Nossa intenção era introduzir o assunto por meio de uma explicação sobre o que é a PEC. Ao questionarmos os alunos, no entanto, percebemos que eles pulavam essa parte, ignorando sua importância e iam direto à opinião. Mas como se forma uma opinião sem conhecimento de causa? Debater sobre o risco de opinar sem conhecer foi tão difícil quanto necessário. À nossa frente, alguns rostos confusos e outros revoltados. Piorou quando dissemos que, junto à proposta de redação, havia um desafio: o texto deveria ser favorável à reforma. “Eu não vou escrever”, “impossível”, “mas eu não acredito nisso”, “eu não concordo com a reforma”.

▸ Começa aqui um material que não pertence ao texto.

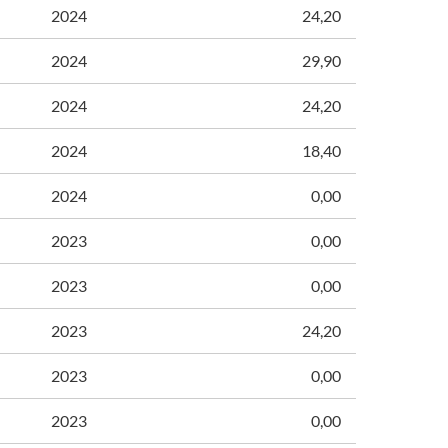
2024
24,20
2024
29,90
2024
24,20
2024
18,40
2024
0,00
2023
0,00
2023
0,00
2023
24,20
2023
0,00
2023
0,00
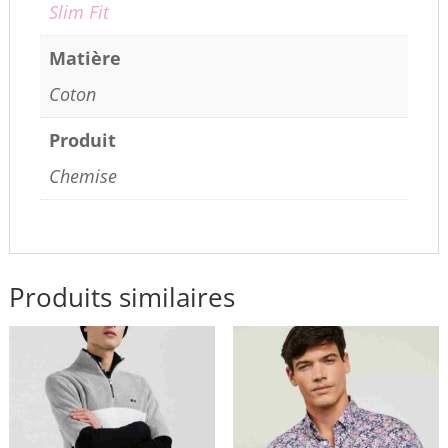
Slim Fit
Matière
Coton
Produit
Chemise
Produits similaires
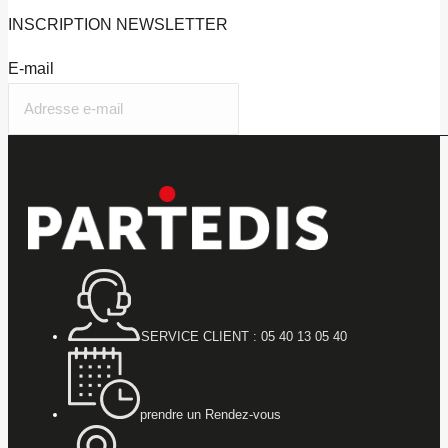
INSCRIPTION
NEWSLETTER
E-mail
SERVICE CLIENT : 05 40 13 05 40
prendre un Rendez-vous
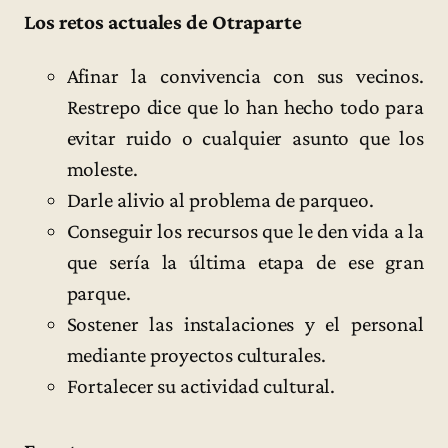
Los retos actuales de Otraparte
Afinar la convivencia con sus vecinos.
Restrepo dice que lo han hecho todo para
evitar ruido o cualquier asunto que los
moleste.
Darle alivio al problema de parqueo.
Conseguir los recursos que le den vida a la
que sería la última etapa de ese gran
parque.
Sostener las instalaciones y el personal
mediante proyectos culturales.
Fortalecer su actividad cultural.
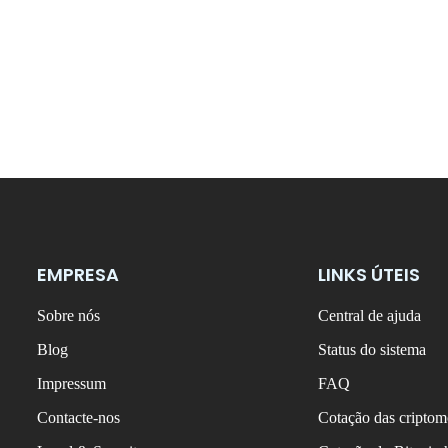
EMPRESA
LINKS ÚTEIS
Sobre nós
Central de ajuda
Blog
Status do sistema
Impressum
FAQ
Contacte-nos
Cotação das criptom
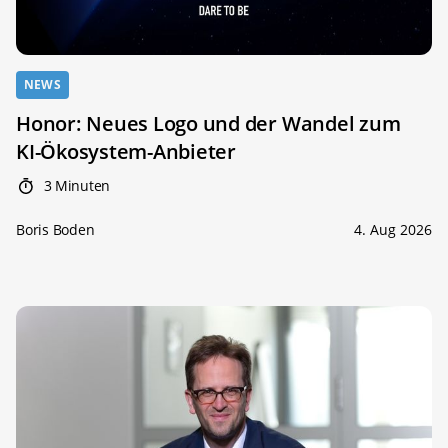
NEWS
Honor: Neues Logo und der Wandel zum
KI-Ökosystem-Anbieter
3 Minuten
Boris Boden
4. Aug 2026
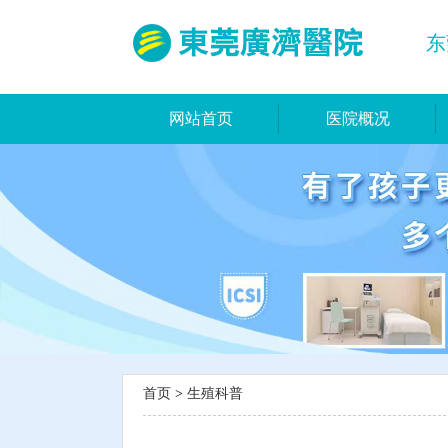
东
网站首页
医院概况
首页
>
生殖科普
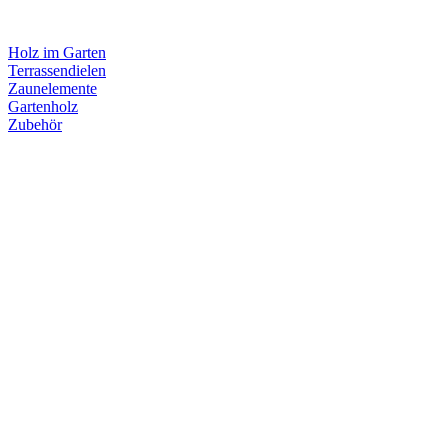
Holz im Garten
Terrassendielen
Zaunelemente
Gartenholz
Zubehör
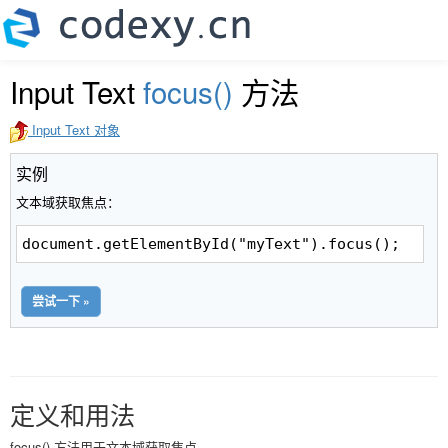
Input Text
focus()
方法
Input Text 对象
实例
文本域获取焦点：
document.getElementById("myText").focus();
尝试一下 »
定义和用法
focus() 方法用于文本域获取焦点。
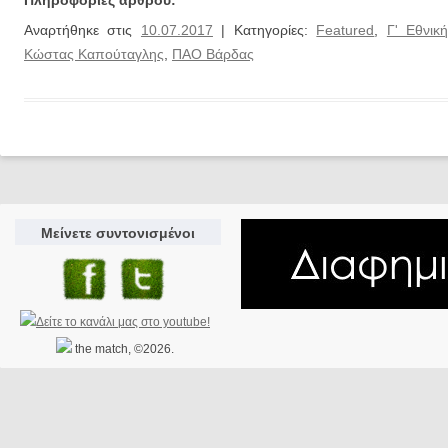
Αναρτήθηκε στις
10.07.2017
| Κατηγορίες:
Featured
,
Γ' Εθνικ
Κώστας Καπούταγλης
,
ΠΑΟ Βάρδας
Μείνετε συντονισμένοι
the match, ©2026.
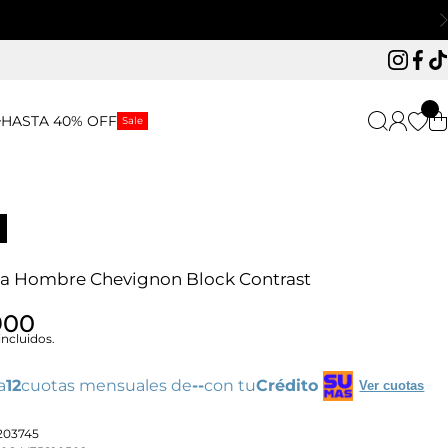
Instagr
Face
Ti
HASTA 40% OFF
Sale
a Hombre Chevignon Block Contrast
900
ncluidos.
a
12
cuotas mensuales de
--
con tu
Crédito
Ver cuotas
3203745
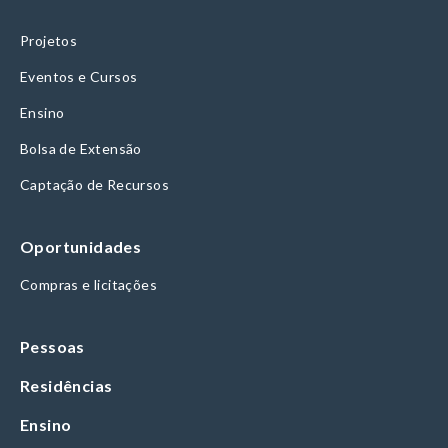
Projetos
Eventos e Cursos
Ensino
Bolsa de Extensão
Captação de Recursos
Oportunidades
Compras e licitações
Pessoas
Residências
Ensino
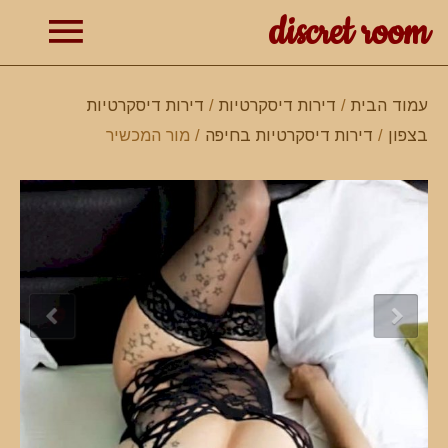
discret room
תפרי
עמוד הבית
/
דירות דיסקרטיות
/
דירות דיסקרטיות
בצפון
/
דירות דיסקרטיות בחיפה
/ מור המכשיר
ראשי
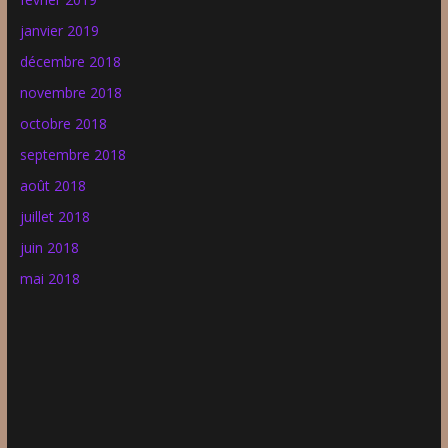
janvier 2019
décembre 2018
novembre 2018
octobre 2018
septembre 2018
août 2018
juillet 2018
juin 2018
mai 2018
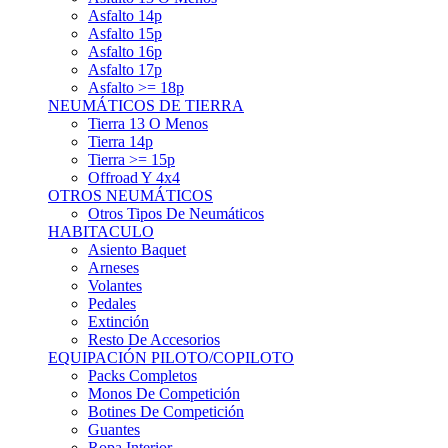
Asfalto 15p
Asfalto 16p
Asfalto 17p
Asfalto >= 18p
NEUMÁTICOS DE TIERRA
Tierra 13 O Menos
Tierra 14p
Tierra >= 15p
Offroad Y 4x4
OTROS NEUMÁTICOS
Otros Tipos De Neumáticos
HABITACULO
Asiento Baquet
Arneses
Volantes
Pedales
Extinción
Resto De Accesorios
EQUIPACIÓN PILOTO/COPILOTO
Packs Completos
Monos De Competición
Botines De Competición
Guantes
Ropa Interior
Cascos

Após a leitura de um dos textosbase em que um jurista trazia argumentos positivos sobre a PEC, alguns estudantes se mostraram mais flexíveis, mas a maioria se manteve rigidamente em sua posição. Na aula seguinte, pouquíssimas redações foram entregues para correção. O problema, nesse caso, não é a impossibilidade de mudar de opinião uma vez que a sua já esteja formada. O que me intrigou, na verdade, foi a falta de um processo crítico de formação dessa opinião e a dificuldade em simular uma outra.
A proposta de que os alunos redigissem um texto dissertativo na defesa de um posicionamento que ia contra aquilo que eles de fato acreditavam não tinha como intenção fazê-los apoiar a PEC. Ao contrário disso, tinha por objetivo incentivar alguns pontos caros à escrita opinativa e, no contexto específico do cursinho, ao vestibular: 1) valorização da estrutura do texto; 2) entendimento sobre a importância da interlocução; 3) reflexão sobre a formação de opinião.
O que me chamou a atenção no episódio e me fez querer contá-lo aqui foi a sua recorrência. Casos assim são sintomáticos à medida que apontam para o desenvolvimento de um País cada vez mais polarizado e, por conseguinte, cada vez mais burro. Convicção não é o problema. Mas essa espécie de alergia que estamos criando ao pensamento do outro, e aqui enfatizo os grupos de esquerda – onde toda opinião parece revestida por uma aura de superioridade intelectual –, é danosa à democracia e ao debate público.
É danosa, sobretudo, à educação como prática de liberdade – sobre a qual nos fala bell hooks e sobre a qual se baseia a lógica de um cursinho popular. Liberdade não é sobre a reprodução de ideias, mesmo que se trate das ideias mais libertárias, mas sobre entender verdadeiramente o que está acontecendo.
*Larissa Rosa é casperiana, realizou iniciação científica sobre primeiras-damas e a construção da feminilidade. Para o TCC, analisa o discurso que legitimou o processo de impeachment de Dilma Rousseff.